There were several limitations to this study. First, no demographic information was collected; therefore, the demographic makeup of the sample analyzed was unknown. The usage patterns were heterogeneous, but the source of the heterogeneity is unknown (ie, because of differences among modules or differences among sample characteristics). Second, the data set did not contain information about whether a user discontinued the usage of Tess entirely or if they were redirected to a nondepression module. There are several reasons for a user to discontinue a module. They may not complete a module simply because they do not like it and decide to stop or not respond to Tess. They can also be redirected to another module partway through if the user mentions a more urgent topic. In addition, not all users who begin a module will necessarily benefit from it; therefore, if Tess realizes that a user’s responses indicate that they do not need a module, the user may be directed to a different module without completing the current one. Moreover, system errors were found for module instances from 2 users. Third, given the asynchronous nature of chatbots, it was not possible to know the precise time at which a user was actively engaged with the chatbot (no data were collected about when the user viewed the messages; only data for when they sent them were collected). Fourth, the notion of modules does not apply to all chatbots; therefore, these recommendations would not generalize to every chatbot.
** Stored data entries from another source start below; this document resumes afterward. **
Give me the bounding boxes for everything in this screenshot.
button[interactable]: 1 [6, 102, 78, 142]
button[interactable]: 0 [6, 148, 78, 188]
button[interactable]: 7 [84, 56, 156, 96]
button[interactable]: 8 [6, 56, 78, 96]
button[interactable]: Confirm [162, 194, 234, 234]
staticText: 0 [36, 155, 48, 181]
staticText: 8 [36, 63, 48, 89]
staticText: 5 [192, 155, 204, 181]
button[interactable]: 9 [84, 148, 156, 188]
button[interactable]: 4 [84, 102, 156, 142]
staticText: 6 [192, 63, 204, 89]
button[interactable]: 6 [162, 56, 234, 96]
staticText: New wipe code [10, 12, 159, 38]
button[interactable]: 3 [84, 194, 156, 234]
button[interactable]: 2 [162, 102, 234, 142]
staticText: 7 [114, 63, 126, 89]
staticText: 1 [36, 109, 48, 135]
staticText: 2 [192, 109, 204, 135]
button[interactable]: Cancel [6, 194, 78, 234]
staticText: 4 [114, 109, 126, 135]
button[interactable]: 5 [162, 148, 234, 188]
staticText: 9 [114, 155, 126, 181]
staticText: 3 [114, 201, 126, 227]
Guidelines for Developing and Assessing a Chatbot
Developers of future mental health chatbots may benefit from some insights gathered from this study. Given the scant literature on how chatbots work and are utilized, it is important to highlight that developing an engaging chatbot may be the first step to assess its efficacy. For such purposes, a table containing 6 preliminary recommendations on how to develop engaging chatbots is presented in. Due to the limitations of this study, this is not an exhaustive list but can provide guidance to those attempting to develop chatbots for mental health. Together with the recommendations, the rationale is also presented in . The list includes 5 recommendations specifically for the development of chatbots and 1 recommendation oriented to assessing the usability and engagement of the chatbot.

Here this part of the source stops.